• **Work required**
All of the data must be written out verbatim, with pictures excluded.

• **Stored data**

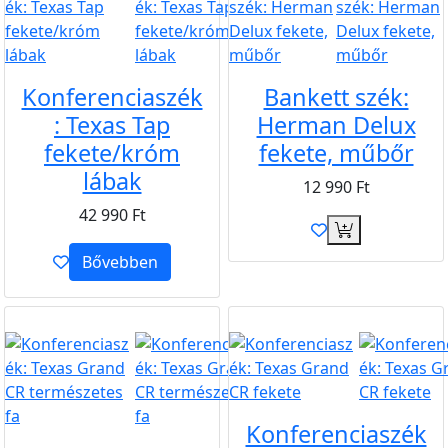
Konferenciaszék
Bankett szék:
: Texas Tap
Herman Delux
fekete/króm
fekete, műbőr
lábak
12 990
Ft
42 990
Ft
Bővebben
B2B
B2B
Konferenciaszék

• **Reply**
Konferenciaszék
Bankett szék:
: Texas Tap
Herman Delux
fekete/króm
fekete, műbőr
lábak
12 990
Ft
42 990
Ft
Bővebben
B2B
B2B
Konferenciaszék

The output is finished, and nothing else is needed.